● **Given records**
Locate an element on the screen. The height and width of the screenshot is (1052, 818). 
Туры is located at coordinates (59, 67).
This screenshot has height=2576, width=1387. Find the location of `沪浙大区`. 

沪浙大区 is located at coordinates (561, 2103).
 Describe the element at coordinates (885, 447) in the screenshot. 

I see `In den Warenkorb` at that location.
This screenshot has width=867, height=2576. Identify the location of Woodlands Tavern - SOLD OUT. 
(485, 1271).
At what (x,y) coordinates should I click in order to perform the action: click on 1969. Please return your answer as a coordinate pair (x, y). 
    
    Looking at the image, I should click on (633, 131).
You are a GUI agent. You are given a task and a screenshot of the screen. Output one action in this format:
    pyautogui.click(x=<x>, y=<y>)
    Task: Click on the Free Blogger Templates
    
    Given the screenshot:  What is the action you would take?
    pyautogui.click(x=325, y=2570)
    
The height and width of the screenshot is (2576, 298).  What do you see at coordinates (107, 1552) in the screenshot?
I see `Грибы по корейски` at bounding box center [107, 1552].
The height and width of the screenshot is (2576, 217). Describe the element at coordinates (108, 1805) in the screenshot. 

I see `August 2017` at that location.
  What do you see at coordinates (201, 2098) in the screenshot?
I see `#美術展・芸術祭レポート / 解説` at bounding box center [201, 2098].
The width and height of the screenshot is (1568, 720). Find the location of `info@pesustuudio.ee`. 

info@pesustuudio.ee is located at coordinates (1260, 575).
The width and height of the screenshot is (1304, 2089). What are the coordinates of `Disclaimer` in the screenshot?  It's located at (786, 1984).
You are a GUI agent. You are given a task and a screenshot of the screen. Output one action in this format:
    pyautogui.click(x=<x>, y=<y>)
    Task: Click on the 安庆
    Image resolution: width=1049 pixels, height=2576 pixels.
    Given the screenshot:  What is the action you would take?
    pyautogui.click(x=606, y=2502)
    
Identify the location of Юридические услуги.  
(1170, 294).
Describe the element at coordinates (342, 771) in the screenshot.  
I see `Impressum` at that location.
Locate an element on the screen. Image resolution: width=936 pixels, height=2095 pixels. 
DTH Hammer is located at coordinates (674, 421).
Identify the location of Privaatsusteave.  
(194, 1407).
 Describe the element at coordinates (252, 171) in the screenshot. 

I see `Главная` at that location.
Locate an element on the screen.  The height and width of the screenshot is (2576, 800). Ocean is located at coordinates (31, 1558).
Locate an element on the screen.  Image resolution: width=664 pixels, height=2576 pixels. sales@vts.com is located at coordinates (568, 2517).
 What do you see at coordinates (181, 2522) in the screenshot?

● **Instructions for the task**
Set down the complete listing once more, exactly as it stands above.

● **Output of the exercise**
Locate an element on the screen. The height and width of the screenshot is (1052, 818). 
Туры is located at coordinates (59, 67).
This screenshot has height=2576, width=1387. Find the location of `沪浙大区`. 

沪浙大区 is located at coordinates (561, 2103).
 Describe the element at coordinates (885, 447) in the screenshot. 

I see `In den Warenkorb` at that location.
This screenshot has width=867, height=2576. Identify the location of Woodlands Tavern - SOLD OUT. 
(485, 1271).
At what (x,y) coordinates should I click in order to perform the action: click on 1969. Please return your answer as a coordinate pair (x, y). 
    
    Looking at the image, I should click on (633, 131).
You are a GUI agent. You are given a task and a screenshot of the screen. Output one action in this format:
    pyautogui.click(x=<x>, y=<y>)
    Task: Click on the Free Blogger Templates
    
    Given the screenshot:  What is the action you would take?
    pyautogui.click(x=325, y=2570)
    
The height and width of the screenshot is (2576, 298).  What do you see at coordinates (107, 1552) in the screenshot?
I see `Грибы по корейски` at bounding box center [107, 1552].
The height and width of the screenshot is (2576, 217). Describe the element at coordinates (108, 1805) in the screenshot. 

I see `August 2017` at that location.
  What do you see at coordinates (201, 2098) in the screenshot?
I see `#美術展・芸術祭レポート / 解説` at bounding box center [201, 2098].
The width and height of the screenshot is (1568, 720). Find the location of `info@pesustuudio.ee`. 

info@pesustuudio.ee is located at coordinates (1260, 575).
The width and height of the screenshot is (1304, 2089). What are the coordinates of `Disclaimer` in the screenshot?  It's located at (786, 1984).
You are a GUI agent. You are given a task and a screenshot of the screen. Output one action in this format:
    pyautogui.click(x=<x>, y=<y>)
    Task: Click on the 安庆
    Image resolution: width=1049 pixels, height=2576 pixels.
    Given the screenshot:  What is the action you would take?
    pyautogui.click(x=606, y=2502)
    
Identify the location of Юридические услуги.  
(1170, 294).
Describe the element at coordinates (342, 771) in the screenshot.  
I see `Impressum` at that location.
Locate an element on the screen. Image resolution: width=936 pixels, height=2095 pixels. 
DTH Hammer is located at coordinates (674, 421).
Identify the location of Privaatsusteave.  
(194, 1407).
 Describe the element at coordinates (252, 171) in the screenshot. 

I see `Главная` at that location.
Locate an element on the screen.  The height and width of the screenshot is (2576, 800). Ocean is located at coordinates (31, 1558).
Locate an element on the screen.  Image resolution: width=664 pixels, height=2576 pixels. sales@vts.com is located at coordinates (568, 2517).
 What do you see at coordinates (181, 2522) in the screenshot?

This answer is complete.